I'm so excited for my senior year here at Clemson, but ugh-school. amiright?! Here's the first day of the semester as told by Michael Scott and friends.
You arrive in town, set up your new room, reunite with your friends, organize your planner, and are all ready to go. Then reality hits and you have to actually go to your first class.
You sit down and introduce yourself to the people next to you. It's an awkward exchange of small talk and cell-phone numbers that you're going to look at a year later and say, "I don't know any Danielle Thompson."
The professor, who sent an urgent e-mail the night before for everyone to print and bing a copy of the syllabus and made you scramble to the library at 11:00 p.m. to print all 20 pages for free and to staple it all with the jumbo stapler only found on the 5th floor, begins to pass out the giant stack of copies they went ahead and printed for the entire class anyway.
Then, you listen to the professor go over the syllabus and mention the most crucial information for the class that they conveniently forgot to include so you have to squeeze it in the 0.0000025 of an inch margin they left for you.
After spending the majority of the class time going over the syllabus and realizing there are only 10 minutes left of class, you assume that you're done for the day, but then the professor says, "Alright, let's get started with Chapter One!"
So, you take out the emergency sheet of paper and pencil you actually brought with you today and start to follow along... sort of. You're obviously still on summer break.
You hear an arrogant, "a-hem" from the back of the room. It's that one kid who has the audacity to ask a question, clearly above the the level of the class, on the first moments of material just to show off to everyone how so much more advanced they are.

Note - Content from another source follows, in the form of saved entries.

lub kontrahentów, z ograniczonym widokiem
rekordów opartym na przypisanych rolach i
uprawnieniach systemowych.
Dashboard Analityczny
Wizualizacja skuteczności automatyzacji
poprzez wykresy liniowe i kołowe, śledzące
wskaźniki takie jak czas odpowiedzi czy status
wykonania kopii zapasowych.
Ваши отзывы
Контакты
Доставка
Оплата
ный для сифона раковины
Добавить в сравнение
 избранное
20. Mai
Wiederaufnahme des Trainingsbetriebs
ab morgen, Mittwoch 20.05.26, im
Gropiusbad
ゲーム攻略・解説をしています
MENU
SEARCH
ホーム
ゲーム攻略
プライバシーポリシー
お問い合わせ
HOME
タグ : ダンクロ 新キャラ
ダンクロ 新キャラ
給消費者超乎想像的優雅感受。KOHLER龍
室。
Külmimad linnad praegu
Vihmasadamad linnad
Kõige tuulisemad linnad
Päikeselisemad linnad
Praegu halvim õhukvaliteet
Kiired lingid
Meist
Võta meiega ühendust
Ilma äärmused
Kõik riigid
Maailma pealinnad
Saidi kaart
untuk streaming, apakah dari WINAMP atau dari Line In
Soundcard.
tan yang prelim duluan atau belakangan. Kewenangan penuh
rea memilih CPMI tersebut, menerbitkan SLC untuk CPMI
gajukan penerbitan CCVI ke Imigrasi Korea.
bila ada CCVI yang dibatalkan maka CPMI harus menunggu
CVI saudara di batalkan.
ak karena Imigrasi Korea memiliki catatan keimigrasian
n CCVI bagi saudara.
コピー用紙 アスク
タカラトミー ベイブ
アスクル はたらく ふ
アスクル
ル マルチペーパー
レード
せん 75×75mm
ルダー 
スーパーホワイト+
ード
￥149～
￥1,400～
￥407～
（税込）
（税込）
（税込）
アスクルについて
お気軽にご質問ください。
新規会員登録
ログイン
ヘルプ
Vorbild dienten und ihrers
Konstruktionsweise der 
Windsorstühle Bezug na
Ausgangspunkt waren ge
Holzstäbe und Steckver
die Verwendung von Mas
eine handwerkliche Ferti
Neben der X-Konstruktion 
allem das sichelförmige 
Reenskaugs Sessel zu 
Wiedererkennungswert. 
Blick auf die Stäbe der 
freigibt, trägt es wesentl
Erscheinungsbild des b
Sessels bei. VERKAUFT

Then, the professor and the cocky kid get into a discussion that you can't follow, and another student across the room jumps in. You're caught in the crossfire as they're clearly trying to battle it out for top dog on day one. People, please. There are 30 more seconds of class.
Finally, the professor comes to their senses after realizing the other 99.999999999% of the class have zoned out and already have their backpacks on ready to leave. Brushing off the debate, "Alright. Alright. We'll leave that fun for chapter 15! See you all on Wednesday." And then you all get out of there ASAP! before the professor can assign homework on the 10 minutes of material you (didn't) learn.That's about how every other class goes for the rest of the day. Finally, you stagger off the bus into your apartment, eat an entire bag of Cheetos, and take a long nap. I mean, you can't get much more (mentally) exhausting than the first day of a new semester.Cheers to another school year, you scholars.